---------- DATA FOR THIS EXERCISE ----------
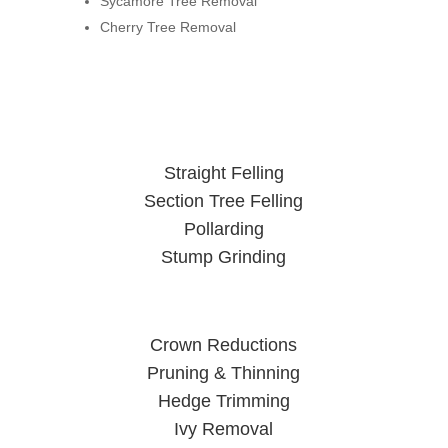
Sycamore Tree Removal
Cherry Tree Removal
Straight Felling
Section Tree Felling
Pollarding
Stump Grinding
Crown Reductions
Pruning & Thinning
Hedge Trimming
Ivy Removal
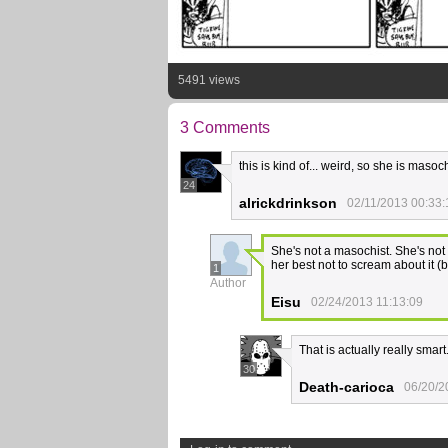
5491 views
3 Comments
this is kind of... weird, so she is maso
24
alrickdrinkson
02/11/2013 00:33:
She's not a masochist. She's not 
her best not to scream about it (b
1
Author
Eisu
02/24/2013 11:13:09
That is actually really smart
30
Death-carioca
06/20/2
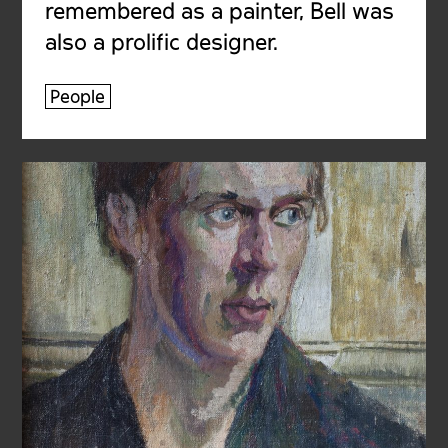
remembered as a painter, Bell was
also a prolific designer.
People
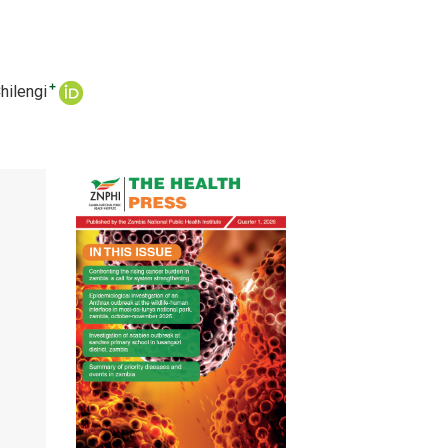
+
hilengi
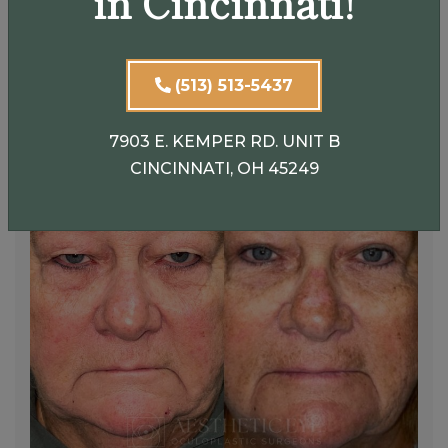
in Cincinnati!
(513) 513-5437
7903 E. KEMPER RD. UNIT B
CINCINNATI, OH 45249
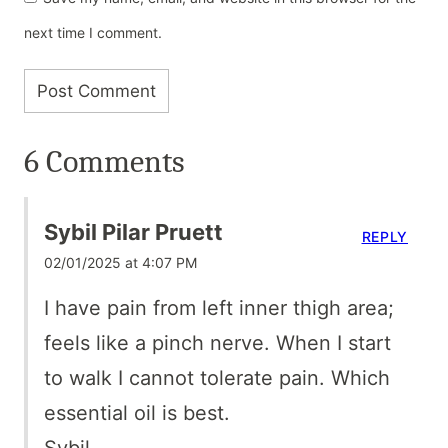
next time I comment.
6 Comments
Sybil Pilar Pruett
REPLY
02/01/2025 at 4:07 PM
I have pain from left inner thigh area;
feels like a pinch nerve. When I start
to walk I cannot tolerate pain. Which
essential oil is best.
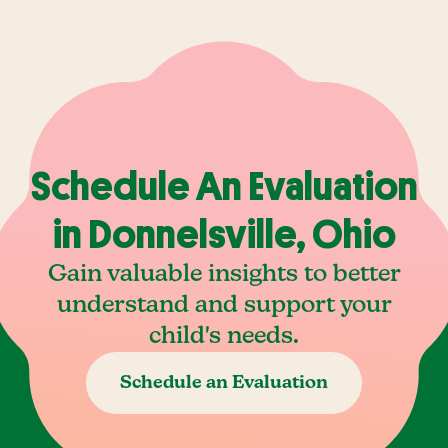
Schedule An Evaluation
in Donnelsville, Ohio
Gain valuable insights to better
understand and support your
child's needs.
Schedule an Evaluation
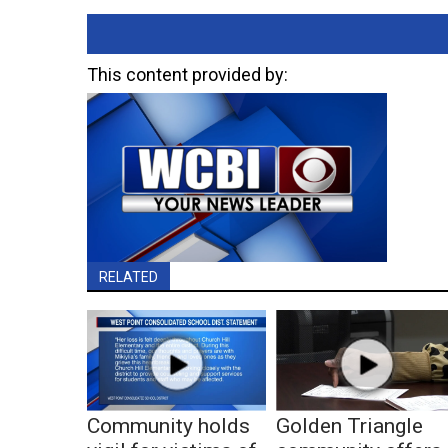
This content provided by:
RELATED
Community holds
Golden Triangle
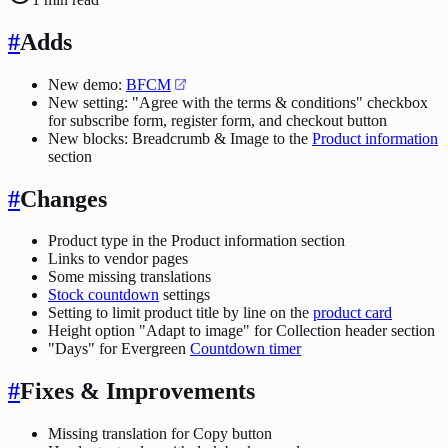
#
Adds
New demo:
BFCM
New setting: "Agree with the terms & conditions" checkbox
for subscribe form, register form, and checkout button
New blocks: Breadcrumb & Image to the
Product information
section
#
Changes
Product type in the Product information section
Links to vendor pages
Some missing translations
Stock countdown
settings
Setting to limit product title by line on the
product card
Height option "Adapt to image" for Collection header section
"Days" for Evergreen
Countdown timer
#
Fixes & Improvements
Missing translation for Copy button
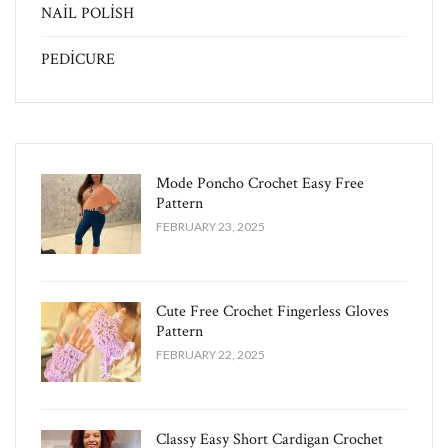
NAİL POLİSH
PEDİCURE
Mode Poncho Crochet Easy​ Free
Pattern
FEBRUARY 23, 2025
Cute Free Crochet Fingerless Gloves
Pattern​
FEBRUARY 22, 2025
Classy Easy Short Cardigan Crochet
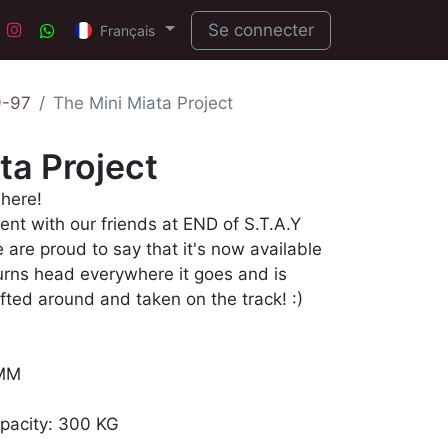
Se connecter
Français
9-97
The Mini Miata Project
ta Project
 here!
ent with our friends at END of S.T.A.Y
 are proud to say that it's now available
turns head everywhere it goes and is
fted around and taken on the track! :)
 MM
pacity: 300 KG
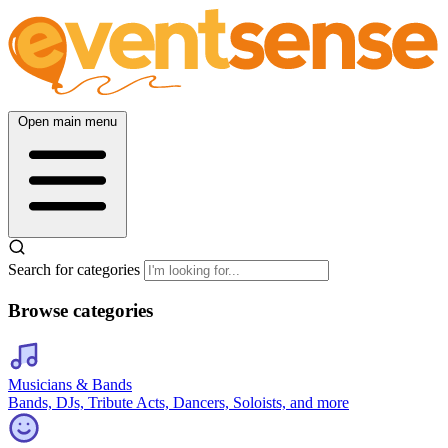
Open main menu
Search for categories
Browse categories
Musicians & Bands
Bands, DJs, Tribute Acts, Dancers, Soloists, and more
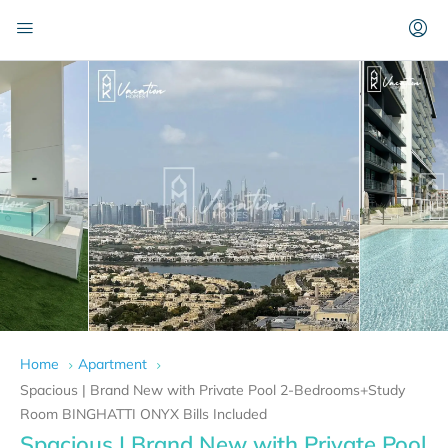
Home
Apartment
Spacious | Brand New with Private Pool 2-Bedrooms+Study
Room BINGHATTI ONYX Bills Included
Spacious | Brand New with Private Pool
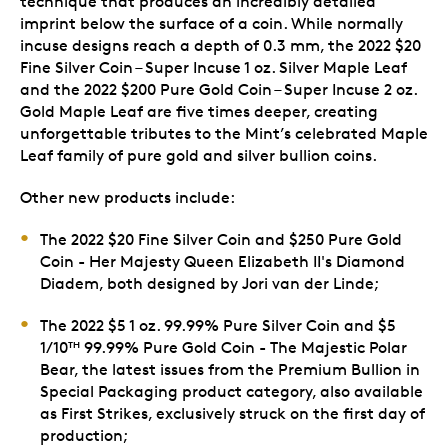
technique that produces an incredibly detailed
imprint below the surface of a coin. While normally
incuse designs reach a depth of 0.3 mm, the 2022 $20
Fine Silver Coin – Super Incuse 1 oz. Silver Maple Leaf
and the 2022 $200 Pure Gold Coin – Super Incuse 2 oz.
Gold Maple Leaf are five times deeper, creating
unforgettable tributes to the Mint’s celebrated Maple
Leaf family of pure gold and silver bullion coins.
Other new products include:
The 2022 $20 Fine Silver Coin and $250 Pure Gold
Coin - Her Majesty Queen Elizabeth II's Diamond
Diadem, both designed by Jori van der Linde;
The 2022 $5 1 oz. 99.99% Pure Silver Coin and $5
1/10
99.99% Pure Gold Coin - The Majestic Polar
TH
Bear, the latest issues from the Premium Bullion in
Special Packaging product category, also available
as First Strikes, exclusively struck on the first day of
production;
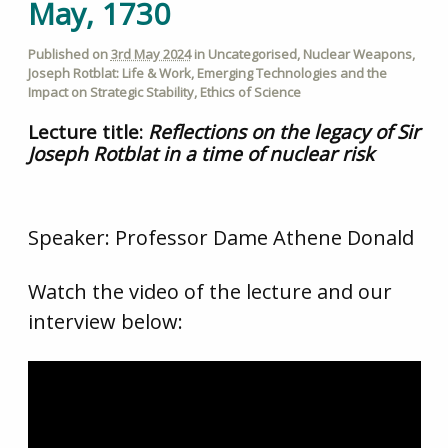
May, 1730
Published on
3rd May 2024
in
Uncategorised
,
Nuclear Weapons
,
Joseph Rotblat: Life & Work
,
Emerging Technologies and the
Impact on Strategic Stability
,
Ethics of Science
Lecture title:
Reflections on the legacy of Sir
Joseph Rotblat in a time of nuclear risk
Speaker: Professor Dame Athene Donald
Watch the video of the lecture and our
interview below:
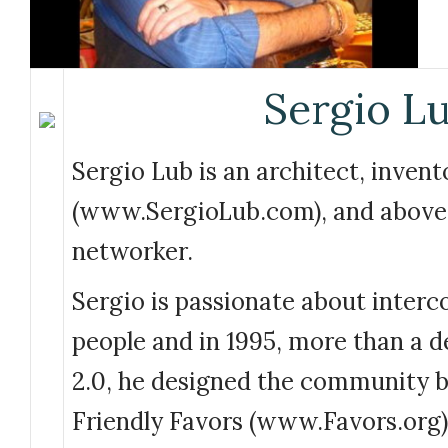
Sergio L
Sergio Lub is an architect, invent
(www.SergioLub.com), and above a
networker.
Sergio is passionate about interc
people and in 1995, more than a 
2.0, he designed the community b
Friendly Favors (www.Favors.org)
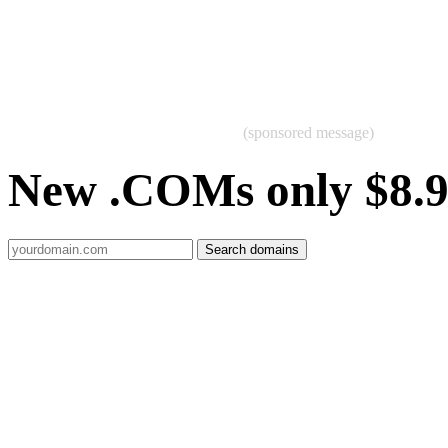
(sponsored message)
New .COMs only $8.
----------
■ **WHAT TO PRODUCE**
Exactly as they appear, transcribe the lines from the top of the material above through the line with "She's not a masochist. She's not". Omit any picture.

■ **SOLUTION TO THIS EXERCISE**
Sycamore Tree Removal
Cherry Tree Removal
Straight Felling
Section Tree Felling
Pollarding
Stump Grinding
Crown Reductions
Pruning & Thinning
Hedge Trimming
Ivy Removal
5491 views
3 Comments
this is kind of... weird, so she is maso
24
alrickdrinkson
02/11/2013 00:33:
She's not a masochist. She's not 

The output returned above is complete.